Увеличить |
Запись 22-я
Конспект:
Оцепеневшие волны. Все
совершенствуется. Я – микроб
Вы представьте себе, что стоите на берегу: волны – мерно
вверх; и поднявшись – вдруг так и остались, застыли, оцепенели. Вот так же
жутко и неестественно было и это – когда внезапно спуталась, смешалась,
остановилась наша, предписанная Скрижалью, прогулка. Последний раз нечто
подобное, как гласят наши летописи, произошло 119 лет назад, когда в самую чащу
прогулки, со свистом и дымом, свалился с неба метеорит.
Мы шли так, как всегда, т. е. так, как изображены воины
на ассирийских памятниках: тысяча голов – две слитных, интегральных ноги, две
интегральных, в размахе, руки. В конце проспекта – там, где грозно гудела
аккумуляторная башня, – навстречу нам четырехугольник: по бокам, впереди,
сзади – стража; в середине трое, на юнифах этих людей – уже нет золотых нумеров
– и все до жути ясно.
Огромный циферблат на вершине башни – это было лицо:
нагнулось из облаков и, сплевывая вниз секунды, равнодушно ждало. И вот ровно в
13 часов и 6 минут – в четырехугольнике произошло замешательство.

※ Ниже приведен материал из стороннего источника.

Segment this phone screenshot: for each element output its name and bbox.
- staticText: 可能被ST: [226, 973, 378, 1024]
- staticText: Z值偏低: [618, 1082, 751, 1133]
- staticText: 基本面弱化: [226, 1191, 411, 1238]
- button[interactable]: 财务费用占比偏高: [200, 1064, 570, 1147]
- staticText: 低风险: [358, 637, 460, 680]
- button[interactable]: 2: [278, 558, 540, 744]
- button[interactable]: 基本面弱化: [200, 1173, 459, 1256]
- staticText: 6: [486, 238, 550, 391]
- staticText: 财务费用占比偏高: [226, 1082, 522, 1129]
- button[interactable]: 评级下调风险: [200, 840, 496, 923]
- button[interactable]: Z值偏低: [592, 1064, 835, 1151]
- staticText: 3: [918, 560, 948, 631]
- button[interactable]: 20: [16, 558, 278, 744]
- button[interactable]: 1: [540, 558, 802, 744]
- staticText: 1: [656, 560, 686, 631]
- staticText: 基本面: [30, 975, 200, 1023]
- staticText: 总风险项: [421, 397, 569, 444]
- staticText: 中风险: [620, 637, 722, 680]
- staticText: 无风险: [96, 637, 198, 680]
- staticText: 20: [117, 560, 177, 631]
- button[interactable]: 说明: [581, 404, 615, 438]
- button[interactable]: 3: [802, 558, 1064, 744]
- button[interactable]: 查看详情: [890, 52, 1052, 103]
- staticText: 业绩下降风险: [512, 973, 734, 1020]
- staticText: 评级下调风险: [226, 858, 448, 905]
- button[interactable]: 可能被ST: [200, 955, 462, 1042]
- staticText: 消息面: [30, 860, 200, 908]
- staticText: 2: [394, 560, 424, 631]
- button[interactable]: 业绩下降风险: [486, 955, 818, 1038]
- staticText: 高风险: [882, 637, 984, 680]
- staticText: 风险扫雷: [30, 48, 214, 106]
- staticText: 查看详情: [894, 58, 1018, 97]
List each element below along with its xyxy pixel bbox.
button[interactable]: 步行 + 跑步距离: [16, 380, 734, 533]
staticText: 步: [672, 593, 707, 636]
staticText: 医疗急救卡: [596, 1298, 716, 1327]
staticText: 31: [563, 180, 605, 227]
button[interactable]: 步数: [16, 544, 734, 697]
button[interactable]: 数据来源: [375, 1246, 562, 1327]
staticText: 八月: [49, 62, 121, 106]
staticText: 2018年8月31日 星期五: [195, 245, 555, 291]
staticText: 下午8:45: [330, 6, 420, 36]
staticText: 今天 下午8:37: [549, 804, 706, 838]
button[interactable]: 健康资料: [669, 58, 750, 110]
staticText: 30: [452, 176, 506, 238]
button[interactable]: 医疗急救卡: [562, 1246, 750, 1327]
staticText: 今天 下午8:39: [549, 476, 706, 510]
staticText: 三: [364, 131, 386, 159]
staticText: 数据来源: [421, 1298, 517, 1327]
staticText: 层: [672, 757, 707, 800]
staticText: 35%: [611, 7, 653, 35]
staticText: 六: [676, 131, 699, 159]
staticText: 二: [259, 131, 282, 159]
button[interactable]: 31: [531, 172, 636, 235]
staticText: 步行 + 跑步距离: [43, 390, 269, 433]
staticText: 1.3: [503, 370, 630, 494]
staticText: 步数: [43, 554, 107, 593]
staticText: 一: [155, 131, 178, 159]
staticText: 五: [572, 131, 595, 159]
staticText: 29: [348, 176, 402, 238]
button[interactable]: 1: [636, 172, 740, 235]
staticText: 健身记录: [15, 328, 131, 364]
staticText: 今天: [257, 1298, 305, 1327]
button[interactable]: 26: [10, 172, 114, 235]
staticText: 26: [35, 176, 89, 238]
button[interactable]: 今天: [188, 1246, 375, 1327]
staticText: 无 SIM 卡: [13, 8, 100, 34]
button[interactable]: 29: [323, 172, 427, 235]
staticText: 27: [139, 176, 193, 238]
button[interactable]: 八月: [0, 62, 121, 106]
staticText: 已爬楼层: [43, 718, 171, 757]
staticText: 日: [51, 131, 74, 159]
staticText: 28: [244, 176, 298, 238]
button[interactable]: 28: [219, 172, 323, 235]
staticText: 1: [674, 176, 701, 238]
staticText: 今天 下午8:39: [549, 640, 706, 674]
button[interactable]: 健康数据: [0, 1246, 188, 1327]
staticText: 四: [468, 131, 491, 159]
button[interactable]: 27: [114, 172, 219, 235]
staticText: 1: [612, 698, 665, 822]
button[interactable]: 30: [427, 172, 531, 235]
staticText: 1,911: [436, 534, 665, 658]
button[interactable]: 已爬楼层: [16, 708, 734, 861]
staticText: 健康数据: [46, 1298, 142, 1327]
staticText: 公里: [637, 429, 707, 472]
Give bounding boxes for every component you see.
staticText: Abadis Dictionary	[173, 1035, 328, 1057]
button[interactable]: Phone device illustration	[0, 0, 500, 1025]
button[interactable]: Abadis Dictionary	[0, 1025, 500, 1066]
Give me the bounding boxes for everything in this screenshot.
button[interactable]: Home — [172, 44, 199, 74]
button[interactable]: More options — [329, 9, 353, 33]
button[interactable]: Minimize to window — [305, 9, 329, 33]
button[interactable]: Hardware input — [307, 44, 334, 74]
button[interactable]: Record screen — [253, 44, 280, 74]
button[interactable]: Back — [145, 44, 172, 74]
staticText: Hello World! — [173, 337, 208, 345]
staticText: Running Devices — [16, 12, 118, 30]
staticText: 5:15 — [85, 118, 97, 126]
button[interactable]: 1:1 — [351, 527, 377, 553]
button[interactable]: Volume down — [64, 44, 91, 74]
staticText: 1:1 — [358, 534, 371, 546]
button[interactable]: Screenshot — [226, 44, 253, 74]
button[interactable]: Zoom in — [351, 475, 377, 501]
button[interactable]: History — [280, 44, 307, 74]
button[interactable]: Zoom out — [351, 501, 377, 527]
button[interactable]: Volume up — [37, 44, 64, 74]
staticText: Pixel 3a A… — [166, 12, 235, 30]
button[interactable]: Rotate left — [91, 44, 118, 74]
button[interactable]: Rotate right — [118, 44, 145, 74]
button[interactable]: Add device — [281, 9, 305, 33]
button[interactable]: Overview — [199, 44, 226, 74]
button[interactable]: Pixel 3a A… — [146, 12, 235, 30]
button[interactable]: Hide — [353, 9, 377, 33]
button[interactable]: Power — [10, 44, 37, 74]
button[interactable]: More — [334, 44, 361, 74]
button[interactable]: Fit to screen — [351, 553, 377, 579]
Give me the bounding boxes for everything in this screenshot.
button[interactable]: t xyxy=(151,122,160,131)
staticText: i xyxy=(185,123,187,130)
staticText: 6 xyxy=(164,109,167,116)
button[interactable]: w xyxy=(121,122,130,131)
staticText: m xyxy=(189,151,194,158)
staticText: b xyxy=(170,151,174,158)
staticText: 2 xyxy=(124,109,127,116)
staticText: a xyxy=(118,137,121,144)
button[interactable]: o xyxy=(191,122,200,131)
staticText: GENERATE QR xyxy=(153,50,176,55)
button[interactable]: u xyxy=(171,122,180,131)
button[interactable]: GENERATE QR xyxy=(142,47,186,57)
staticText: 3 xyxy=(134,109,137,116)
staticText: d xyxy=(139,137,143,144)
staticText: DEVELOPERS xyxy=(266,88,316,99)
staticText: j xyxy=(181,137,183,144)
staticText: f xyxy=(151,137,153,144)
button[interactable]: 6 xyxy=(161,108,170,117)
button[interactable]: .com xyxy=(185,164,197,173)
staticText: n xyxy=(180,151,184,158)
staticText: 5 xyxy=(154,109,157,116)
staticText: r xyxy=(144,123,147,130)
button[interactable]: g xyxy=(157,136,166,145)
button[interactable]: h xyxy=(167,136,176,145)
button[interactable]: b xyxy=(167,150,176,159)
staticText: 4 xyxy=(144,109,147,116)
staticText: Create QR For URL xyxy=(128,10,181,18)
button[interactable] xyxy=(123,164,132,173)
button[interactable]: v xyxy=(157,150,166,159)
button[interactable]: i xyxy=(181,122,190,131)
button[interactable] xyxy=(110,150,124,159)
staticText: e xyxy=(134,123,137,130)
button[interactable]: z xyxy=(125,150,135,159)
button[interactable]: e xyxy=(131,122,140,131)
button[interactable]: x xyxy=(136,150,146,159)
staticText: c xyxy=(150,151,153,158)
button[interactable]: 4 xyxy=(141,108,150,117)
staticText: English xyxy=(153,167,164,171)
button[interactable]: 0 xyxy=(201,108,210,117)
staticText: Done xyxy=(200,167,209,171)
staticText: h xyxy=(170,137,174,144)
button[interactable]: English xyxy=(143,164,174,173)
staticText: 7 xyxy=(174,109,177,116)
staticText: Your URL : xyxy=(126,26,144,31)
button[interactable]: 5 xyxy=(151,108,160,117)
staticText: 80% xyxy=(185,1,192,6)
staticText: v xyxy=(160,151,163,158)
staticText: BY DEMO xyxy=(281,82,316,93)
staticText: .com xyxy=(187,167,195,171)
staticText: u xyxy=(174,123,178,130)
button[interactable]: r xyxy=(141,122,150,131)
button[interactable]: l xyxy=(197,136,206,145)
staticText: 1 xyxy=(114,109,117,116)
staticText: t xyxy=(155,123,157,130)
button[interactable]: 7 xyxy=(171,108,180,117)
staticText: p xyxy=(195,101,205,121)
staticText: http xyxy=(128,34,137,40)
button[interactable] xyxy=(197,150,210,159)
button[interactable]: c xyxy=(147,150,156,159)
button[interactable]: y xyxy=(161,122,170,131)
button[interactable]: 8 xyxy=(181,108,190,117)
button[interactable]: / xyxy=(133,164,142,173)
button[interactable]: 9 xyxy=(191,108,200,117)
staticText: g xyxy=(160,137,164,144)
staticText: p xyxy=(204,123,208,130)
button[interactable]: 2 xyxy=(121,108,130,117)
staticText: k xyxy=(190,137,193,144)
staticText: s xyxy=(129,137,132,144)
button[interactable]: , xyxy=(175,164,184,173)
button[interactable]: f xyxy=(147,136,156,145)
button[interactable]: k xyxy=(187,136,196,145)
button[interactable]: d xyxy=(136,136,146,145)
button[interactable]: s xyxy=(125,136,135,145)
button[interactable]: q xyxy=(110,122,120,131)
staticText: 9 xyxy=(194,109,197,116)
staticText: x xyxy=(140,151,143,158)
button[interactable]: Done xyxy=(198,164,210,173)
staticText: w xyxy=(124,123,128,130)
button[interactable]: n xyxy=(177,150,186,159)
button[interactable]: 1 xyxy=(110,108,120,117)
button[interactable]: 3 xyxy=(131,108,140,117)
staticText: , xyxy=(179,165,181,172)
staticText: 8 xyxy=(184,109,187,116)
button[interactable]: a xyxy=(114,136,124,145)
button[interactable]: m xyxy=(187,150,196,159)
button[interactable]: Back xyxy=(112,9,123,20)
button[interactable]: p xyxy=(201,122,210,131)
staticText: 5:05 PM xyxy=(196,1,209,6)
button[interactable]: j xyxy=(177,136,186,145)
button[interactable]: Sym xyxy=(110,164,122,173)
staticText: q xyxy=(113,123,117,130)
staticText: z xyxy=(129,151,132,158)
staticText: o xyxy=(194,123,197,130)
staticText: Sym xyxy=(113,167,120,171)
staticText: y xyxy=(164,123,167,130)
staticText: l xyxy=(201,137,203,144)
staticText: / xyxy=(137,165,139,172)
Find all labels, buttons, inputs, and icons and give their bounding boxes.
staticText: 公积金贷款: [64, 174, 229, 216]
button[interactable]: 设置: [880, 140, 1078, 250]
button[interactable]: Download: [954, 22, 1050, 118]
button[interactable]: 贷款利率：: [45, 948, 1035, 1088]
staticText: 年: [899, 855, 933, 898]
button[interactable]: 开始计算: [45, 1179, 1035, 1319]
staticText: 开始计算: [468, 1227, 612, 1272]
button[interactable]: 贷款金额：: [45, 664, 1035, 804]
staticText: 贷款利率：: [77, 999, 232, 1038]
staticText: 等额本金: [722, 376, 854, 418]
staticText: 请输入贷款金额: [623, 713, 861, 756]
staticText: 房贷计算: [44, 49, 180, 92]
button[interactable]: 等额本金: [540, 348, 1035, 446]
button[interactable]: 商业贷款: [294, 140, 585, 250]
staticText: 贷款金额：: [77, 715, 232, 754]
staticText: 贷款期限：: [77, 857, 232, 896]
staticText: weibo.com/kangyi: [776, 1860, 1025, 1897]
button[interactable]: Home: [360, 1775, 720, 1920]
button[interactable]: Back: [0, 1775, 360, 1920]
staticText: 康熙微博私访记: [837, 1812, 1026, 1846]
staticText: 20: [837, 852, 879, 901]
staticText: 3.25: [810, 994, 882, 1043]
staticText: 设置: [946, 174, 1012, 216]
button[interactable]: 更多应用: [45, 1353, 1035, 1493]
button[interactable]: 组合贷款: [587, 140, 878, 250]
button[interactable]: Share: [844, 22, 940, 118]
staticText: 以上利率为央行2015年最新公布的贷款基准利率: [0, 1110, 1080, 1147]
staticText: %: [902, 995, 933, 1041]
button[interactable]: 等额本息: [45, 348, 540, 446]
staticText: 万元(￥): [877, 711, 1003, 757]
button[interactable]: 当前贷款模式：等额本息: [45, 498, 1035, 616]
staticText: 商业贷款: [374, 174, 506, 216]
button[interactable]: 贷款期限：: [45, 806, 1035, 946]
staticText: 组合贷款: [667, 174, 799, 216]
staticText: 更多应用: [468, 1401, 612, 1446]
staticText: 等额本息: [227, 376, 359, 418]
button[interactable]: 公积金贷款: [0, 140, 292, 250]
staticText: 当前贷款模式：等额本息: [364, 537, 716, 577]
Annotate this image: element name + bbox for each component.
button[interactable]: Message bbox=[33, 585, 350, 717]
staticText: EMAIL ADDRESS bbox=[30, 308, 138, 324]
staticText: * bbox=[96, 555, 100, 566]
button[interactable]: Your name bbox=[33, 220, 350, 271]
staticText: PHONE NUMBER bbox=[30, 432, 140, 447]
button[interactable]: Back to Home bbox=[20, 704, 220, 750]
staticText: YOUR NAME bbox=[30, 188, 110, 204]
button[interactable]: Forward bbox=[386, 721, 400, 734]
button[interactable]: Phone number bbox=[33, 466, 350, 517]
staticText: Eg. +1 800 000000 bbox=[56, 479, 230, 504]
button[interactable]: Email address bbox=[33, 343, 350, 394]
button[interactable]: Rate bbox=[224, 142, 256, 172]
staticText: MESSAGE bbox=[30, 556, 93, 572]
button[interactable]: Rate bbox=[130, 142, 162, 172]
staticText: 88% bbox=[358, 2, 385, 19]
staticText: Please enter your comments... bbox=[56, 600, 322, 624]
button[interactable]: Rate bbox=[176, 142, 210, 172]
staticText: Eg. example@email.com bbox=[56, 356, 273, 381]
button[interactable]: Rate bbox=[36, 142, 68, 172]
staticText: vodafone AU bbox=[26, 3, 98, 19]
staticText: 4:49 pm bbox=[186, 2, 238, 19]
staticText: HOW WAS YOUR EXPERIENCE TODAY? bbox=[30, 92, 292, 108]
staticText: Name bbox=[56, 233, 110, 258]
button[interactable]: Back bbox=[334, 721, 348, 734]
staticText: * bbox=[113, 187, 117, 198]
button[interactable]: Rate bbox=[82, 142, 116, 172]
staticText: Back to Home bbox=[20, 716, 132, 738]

Все это было
совсем близко от меня, мне видны были мельчайшие детали, и очень ясно
запомнилась тонкая, длинная шея и на виске – путаный переплет голубых жилок,
как реки на географической карте маленького неведомого мира, и этот неведомый
мир – видимо, юноша. Вероятно, он заметил кого-то в наших рядах: поднялся на
цыпочки, вытянул шею, остановился. Один из стражи щелкнул по нему синеватой
искрой электрического кнута; он тонко, по-щенячьи, взвизгнул. И затем – четкий
щелк, приблизительно каждые 2 секунды – и взвизг, щелк – взвизг.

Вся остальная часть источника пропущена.